The Tamagawa number $\tau$ of an algebraic $G$ group over $\mathbb Q$ is the volume of $G(\mathbb A)/G(\mathbb Q)$, or a proxy thereof*. The conjecture is that it is Pic over Sha. This is a theorem for linear algebraic groups and equivalent to BSD for abelian varieties. This was conjectured by Weil in the simply connected case, where the answer is particularly nice: 1. But tori and abelian varieties do not have a simply connected cover; and the mass formula is about a group that is not simply connected.

What is the measure on the adelic group? It is a Haar measure, but that is unique only up to a real number. Tamagawa showed that there is a canonical normalization, Tamagawa measure. First choose the Haar measure additive group of the adeles so $\mathop{vol}(\mathbb A/\mathbb Q)=1$, which is also the obvious measure. For more general groups, an invariant differential form gives a local identification of the group with a power of the additive group, allowing the measure to be transferred. (Well, that's the heuristic, but I think it does not directly work with adeles, but only for local fields, which is enough.) General adelic differential forms still produce all Haar measures, but the product formula says that multiplying a differential form by an element of $\mathbb Q^*$ does not change the measure.

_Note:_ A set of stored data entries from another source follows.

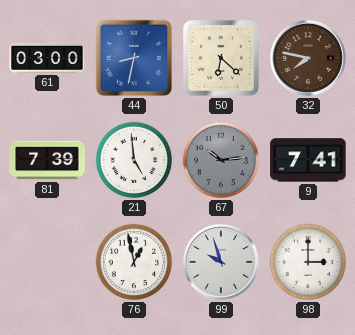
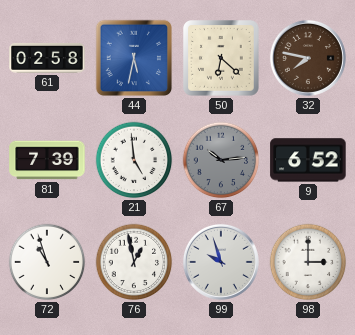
61: 03:00 -> 02:58
44: 8:32 -> 5:32
9: 7:41 -> 6:52
72: none -> 10:57
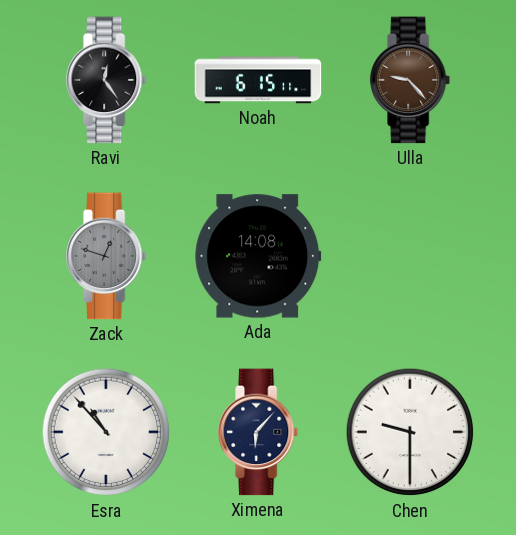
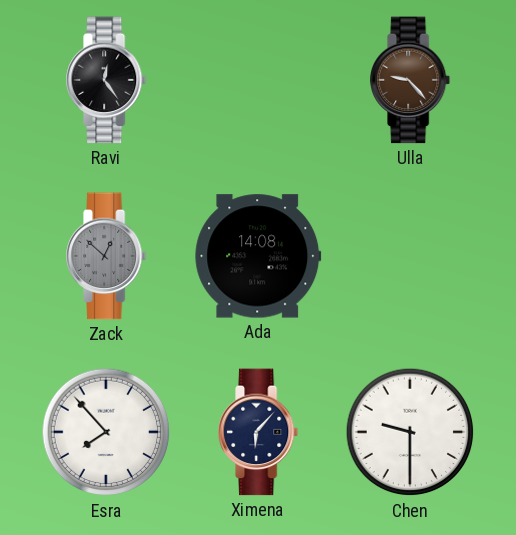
Noah: 6:15 -> none
Zack: 12:48 -> 12:52
Esra: 10:53 -> 7:53
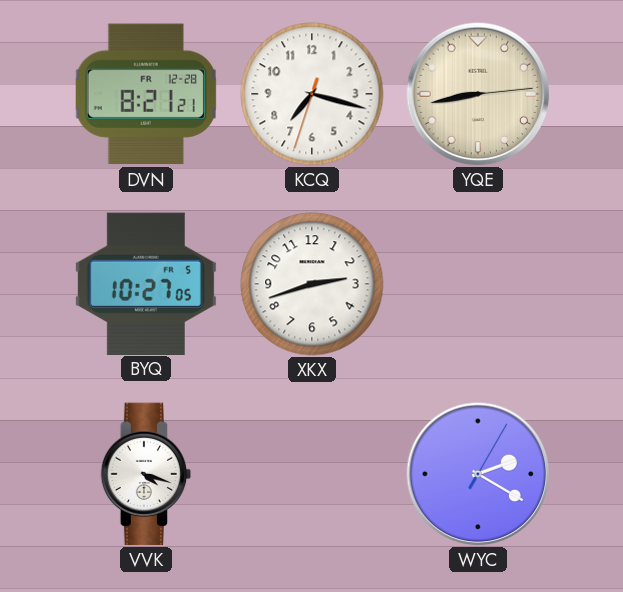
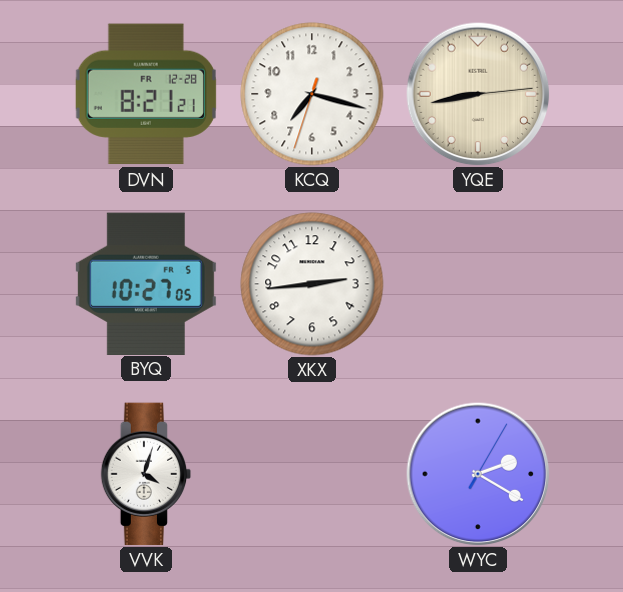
XKX: 2:42 -> 2:44
VVK: 4:18 -> 4:03
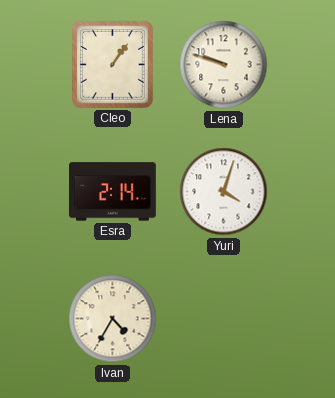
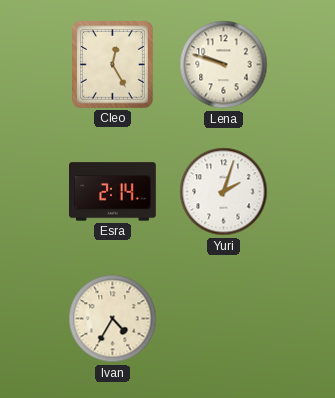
Cleo: 1:06 -> 12:25
Yuri: 4:03 -> 2:03
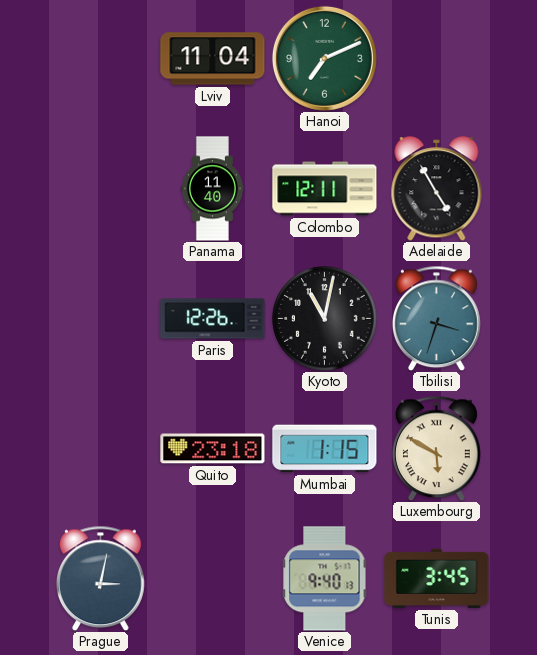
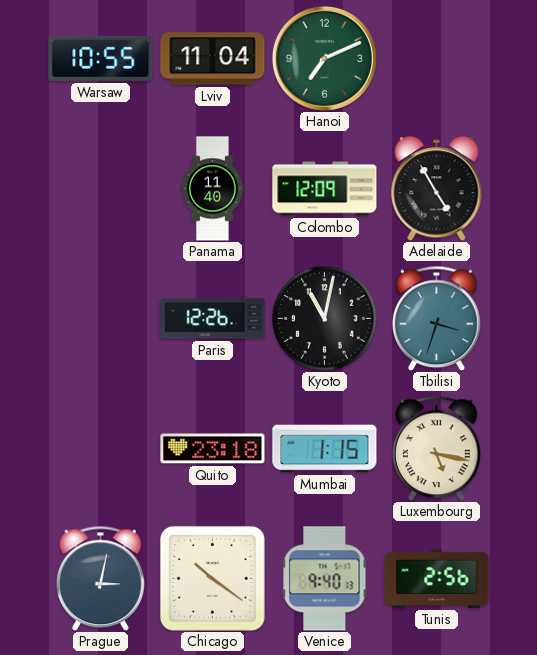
Warsaw: none -> 10:55
Colombo: 12:11 -> 12:09
Luxembourg: 5:50 -> 5:17
Chicago: none -> 10:21
Tunis: 3:45 -> 2:56
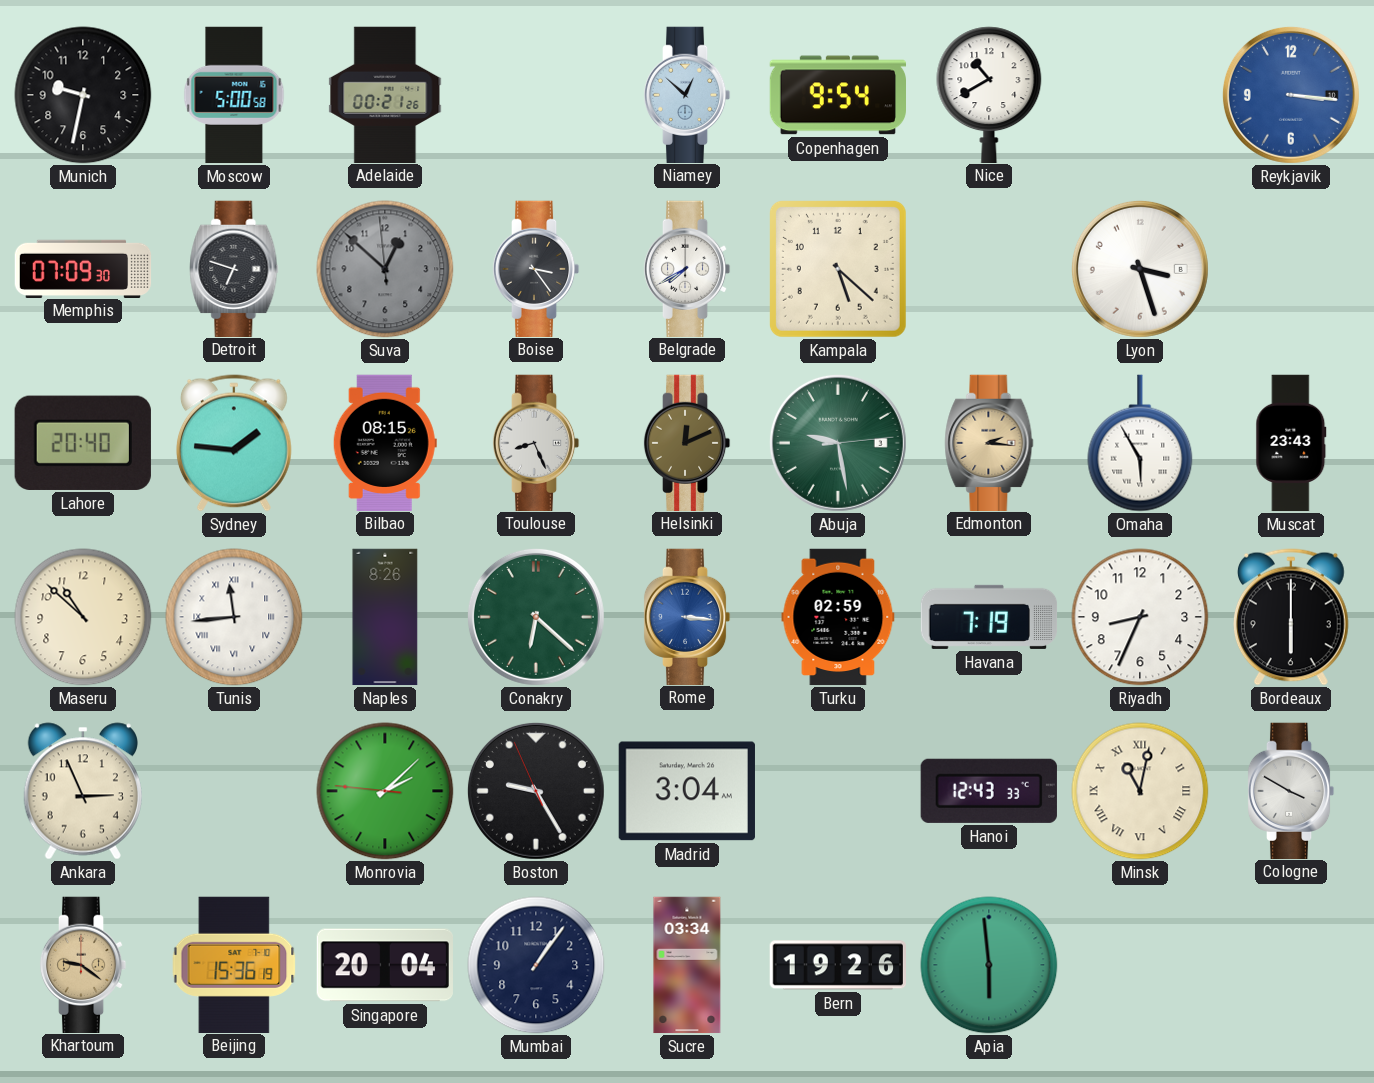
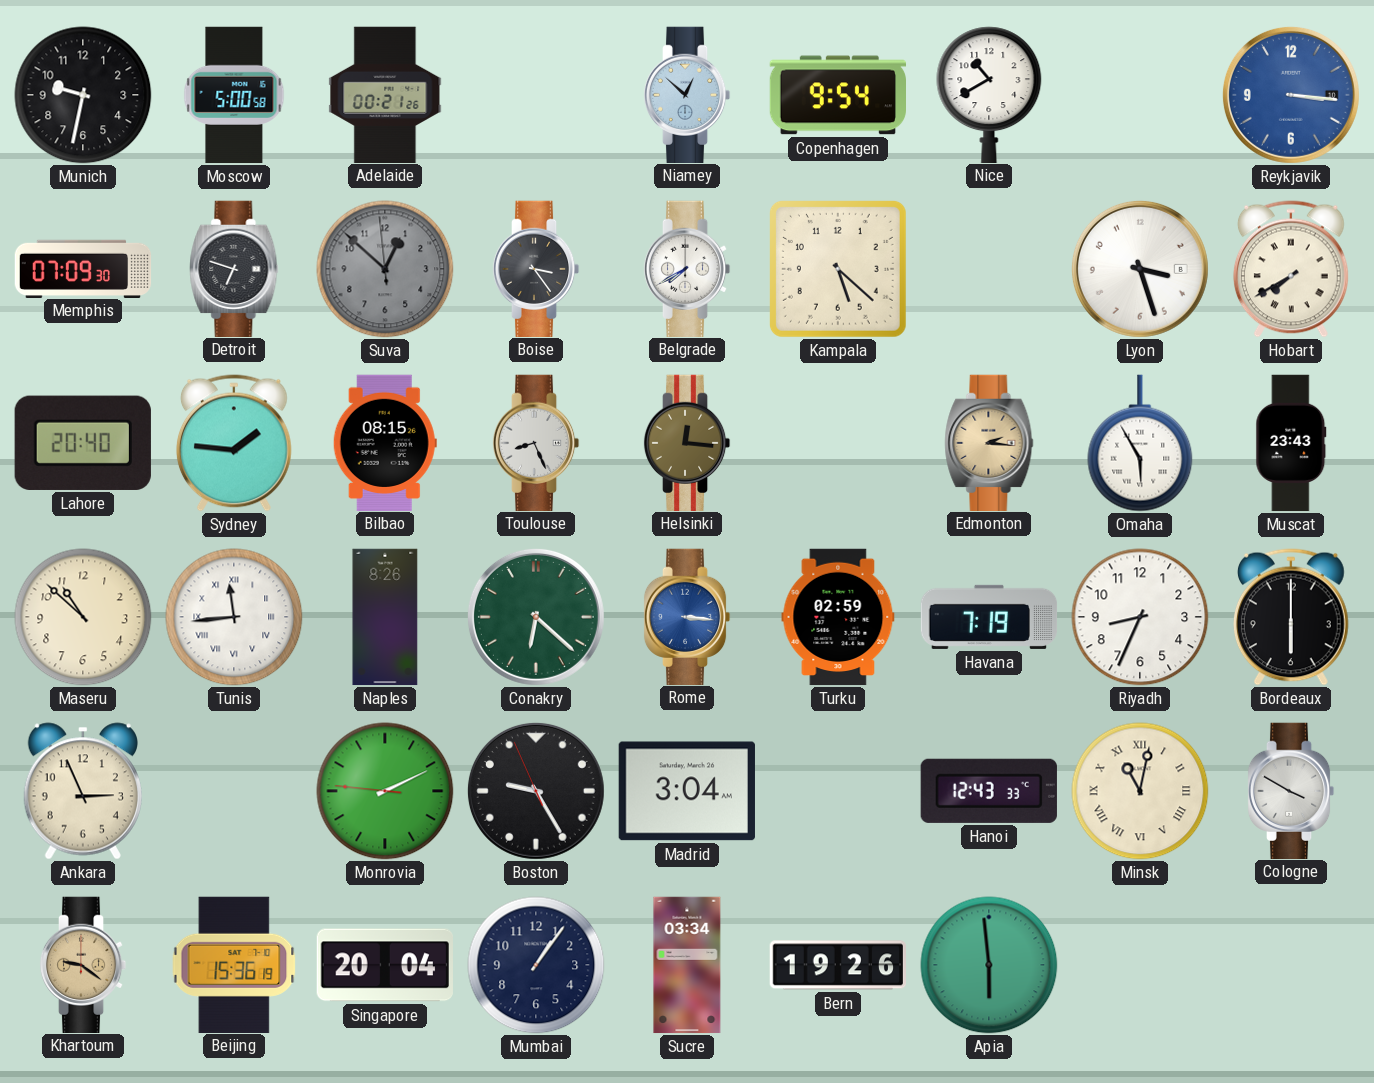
Hobart: none -> 7:40
Helsinki: 12:11 -> 12:16
Abuja: 9:28 -> none
Monrovia: 2:07 -> 2:10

Thus differential forms defined over $\mathbb Q$ yield a single canonical normalization of Haar measure.

The class number formula for a number field $K$ is equivalent to 1 being the Tamagawa number for a particular torus, (the Weil restriction of) the multiplicative group over $K$. To avoid infinities, you could replace that with the kernel of the norm map to $\mathbb G_{m,\mathbb Q}$, analogous to dividing the zeta function of $K$ by the zeta function of $\mathbb Q$. The Siegel mass formula can be reduced to the Tamagawa number for the appropriate orthogonal group, which I believe was Tamagawa's original motivation.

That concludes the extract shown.